Distributed Parallel Overview

In deep learning, the increasing number of dataset and parameters prolongs the training time and requires more hardware resources, which becomes a training bottleneck. Parallel training is an important optimization method, which reduces requirements of a single device for high memory and performance. Parallelisms are generally classified into the following types:

Data parallelism: splits data into many batches and then allocates the batches to each device for model computation.
Model parallelism: splits the model across multiple devices, which includes op-level model parallelism, pipeline model parallelism and optimizer model parallelism.
Hybrid parallelism: contains data parallelism and model parallelism.

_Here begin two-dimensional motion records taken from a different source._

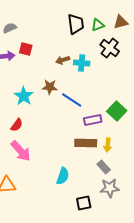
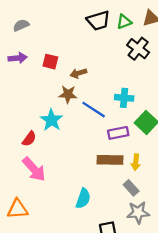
black trapezoid: (76, 24) -> (98, 21), turned 80
red square: (26, 49) -> (50, 62), moved
brown arrow: (63, 60) -> (78, 73), moved
cyan cross: (82, 63) -> (124, 98), moved
cyan star: (24, 96) -> (51, 120), moved

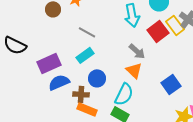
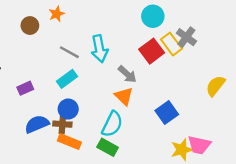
cyan arrow: (132, 15) -> (99, 49), moved
purple rectangle: (49, 63) -> (25, 88), size x0.6
blue circle: (97, 78) -> (68, 109), moved
blue semicircle: (59, 82) -> (37, 124), moved

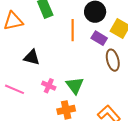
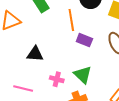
purple rectangle: (99, 38) -> (84, 40), moved

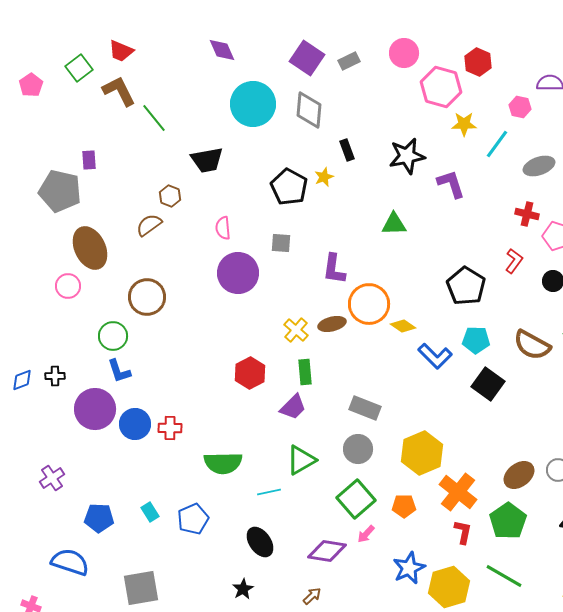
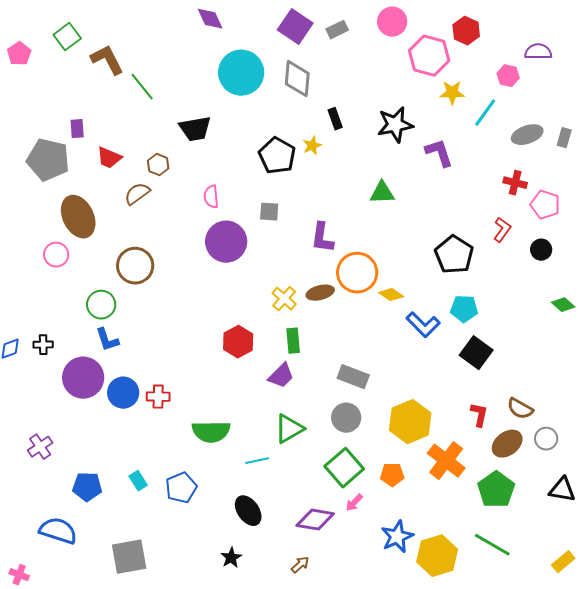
red trapezoid: (121, 51) -> (109, 158), moved
brown semicircle: (532, 345) -> (520, 409), moved, size x0.7
red L-shape: (463, 532) -> (479, 415), moved

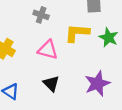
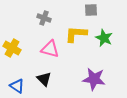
black triangle: (51, 84) -> (44, 79), moved
purple star: (97, 84) -> (94, 79), turned 30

MindSpore also provides the parallel training functionality. It supports the following modes:

DATA_PARALLEL: data parallelism.
AUTO_PARALLEL: automatic parallelism, which integrates data parallelism, model parallelism, and hybrid parallelism. A cost model is built to characterize training time and memory usage. Currently, MindSpore supports searching strategies for op-level model parallelism, which includes three different algorithms as follows:
- dynamic_programming: Dynamic programming search algorithm. The optimal strategy under the cost model description can be found, but it takes a long time to search for parallel strategy of huge network model. Its cost model refers to modeling the training time based on the memory-based computation and communication overheads of the Ascend 910 chip.
- recursive_programming: Double recursive programming search algorithm. The optimal strategy can be generated instantly even for a large network. Its symbolic cost model can be flexibly adapted to different accelerator clusters.
- sharding_propagation: Sharding Propagation algorithms. This mode requires users to configure sharding strategies for some operators, and then propagates from these operators to other operators, with the goal of minimizing communication cost in tensor redistribution. For definitions of sharding strategy and tensor redistribution, please refer to this [design article](https://www.mindspore.cn/docs/programming_guide/en/r1.6/design/distributed_training_design.html#id10)
HYBRID_PARALLEL: On MindSpore, users manually split parameters to implement intra-layer model parallelism.